SXSW 2016: “Operator” Film Review by Ashley Menzel

SXSW 2016: “Operator” Film Review by Ashley Menzel

operator

This is my absolute favorite film of the festival. It packs a punch of emotional reality that leaves the audience stunned. Mae Whitman and Martin Starr have such incredibly chemistry and give powerhouse performances in Operator.

Emily (Mae Whitman) and Joe (Martin Starr) are a young married couple who are really different people in many ways. Emily is very emotionally invested in everything and has an innate empathetic nature, while Joe is extremely analytic and data-centric. They contrast each other in a very natural way, but we begin to see the tension that creates as the film develops.

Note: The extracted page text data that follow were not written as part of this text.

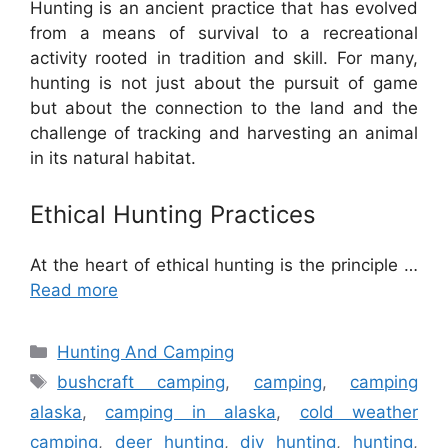
Hunting is an ancient practice that has evolved
from a means of survival to a recreational
activity rooted in tradition and skill. For many,
hunting is not just about the pursuit of game
but about the connection to the land and the
challenge of tracking and harvesting an animal
in its natural habitat.
Ethical Hunting Practices
At the heart of ethical hunting is the principle …
Read more
Categories
Hunting And Camping
Tags
bushcraft camping
,
camping
,
camping
alaska
,
camping in alaska
,
cold weather
camping
,
deer hunting
,
diy hunting
,
hunting
,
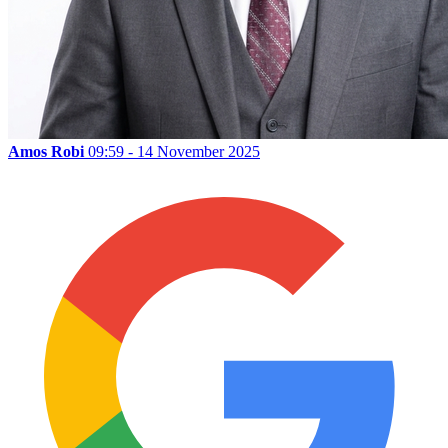
Amos Robi
09:59 - 14 November 2025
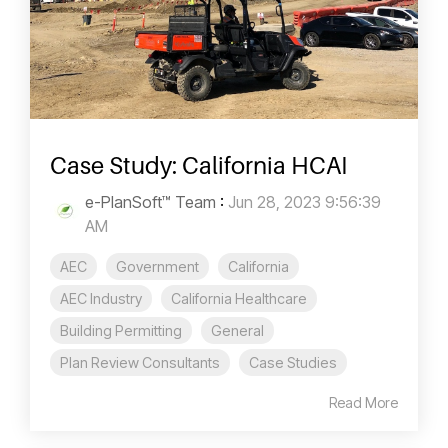
Case Study: California HCAI
e-PlanSoft™ Team
:
Jun 28, 2023 9:56:39
AM
AEC
Government
California
AEC Industry
California Healthcare
Building Permitting
General
Plan Review Consultants
Case Studies
Read More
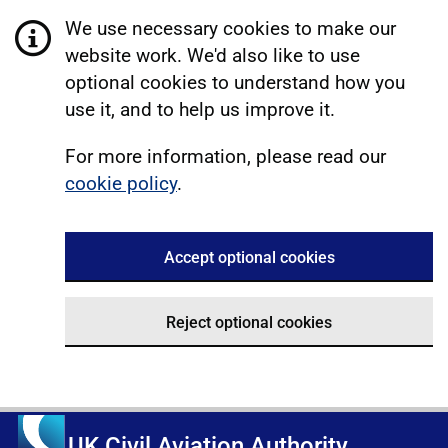
We use necessary cookies to make our
website work. We'd also like to use
optional cookies to understand how you
use it, and to help us improve it.
For more information, please read our
cookie policy
.
Accept optional cookies
Reject optional cookies
UK Civil Aviation Authority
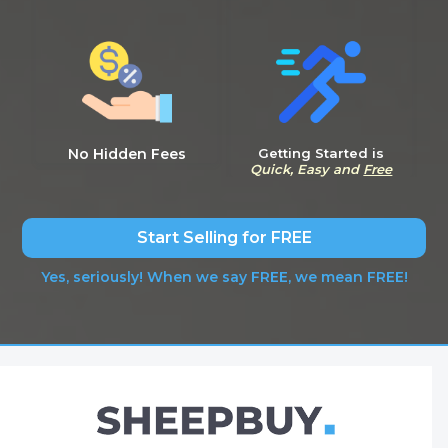
No Hidden Fees
Getting Started is
Quick, Easy and
Free
Start Selling for FREE
Yes, seriously! When we say FREE, we mean FREE!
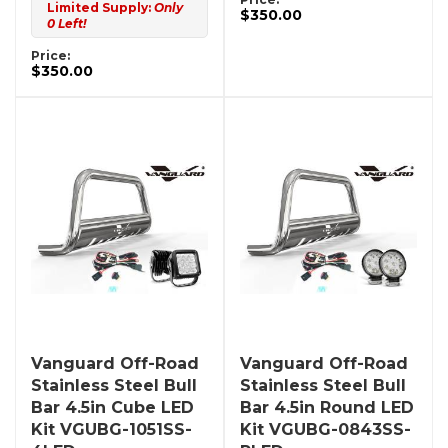
Limited Supply:
Only
$350.00
0 Left!
Price:
$350.00
Vanguard Off-Road
Vanguard Off-Road
Stainless Steel Bull
Stainless Steel Bull
Bar 4.5in Cube LED
Bar 4.5in Round LED
Kit VGUBG-1051SS-
Kit VGUBG-0843SS-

Joe works for a software company that is in the process of developing a smart app operator for a healthcare system called Welltrix. They are struggling to find a voice that the boss, Roger (Rhetta) likes until Joe has the idea to use Emily’s voice. He convinces her to do it saying that she can quit her job at the hotel and do the voice recording while focusing on her play at the theater. They begin to record the prompts using her voice. Everything is going smoothly, that is until Joe decides that he needs more and more from Emily. He tells her she can’t quit her job and he needs more data to perfect the system. At this point, we begin to see the breakdown in the relationship between Joe and Emily. Joe is extremely emotionally dependent on Emily to help him through his crippling anxiety. Emily becomes extremely overwhelmed and has difficulty balancing all the things that Joe needs her to do.

As Joe is feeling like he needs more support than Emily has been able to give him, he searches for that support from another source, that source being the operating system he has designed around Emily. Joe begins lose his grip on reality and the functions of a normal relationship.

At one point, Joe’s mother, Beth (Christine Lahti) goes into the hospital and needs help with taking the shots she has a fear of taking. Emily and Joe come to help her and in the most intensely emotional scene in the film, Emily and Beth sing “Because the Night.” The amount of raw emotion in that scene is mesmerizing.

The cinematography in this film is really well done. The scenes in which they show what it is like when Joe begins have panic attacks is really well done. As someone who suffers panic attacks pretty regularly, this was a very real visual way to portray the emotional intensity of these episodes.

As I said, the acting in the film is superb. Mae Whitman is incredibly talented and a true delight in this film. The reality in which she portrays her emotions is so raw and honest. Martin Starr has perfectly portrayed a data-centric analytical person who has difficulty relating emotionally to others. The supporting cast of this film is just as strong, especially Christine Lahti, bringing us that perfect scene with her and Mae. It was so intense and intimate.

In the film, the playhouse that Emily participates in is a theater where they write their own stories and some get chosen to be performed. This was a great vehicle for Emily to get her emotions and feelings with Joe out and process them. The plays within this film were really well done and added another level of emotional analysis that certainly enhanced the story. I really appreciated that as an inside look at Emily’s feelings and thoughts. The writing in the film and in these plays is so touching and I applaud the emotional openness of this film and what the writers Sharon Green and Logan Kibens have given us.

This film was incredibly personal, intimate and emotionally powerful. It took a real look at what it is like to be in a long term relationship or marriage that involves a lot of moments of give and take. It doesn’t sugarcoat relationships or make them look perfect, but rather recognizes the imperfections and the strength and you can find in yourself and each other. It is so wonderfully done and I absolutely love it. It is my favorite film of the fest and of the year. Bravo!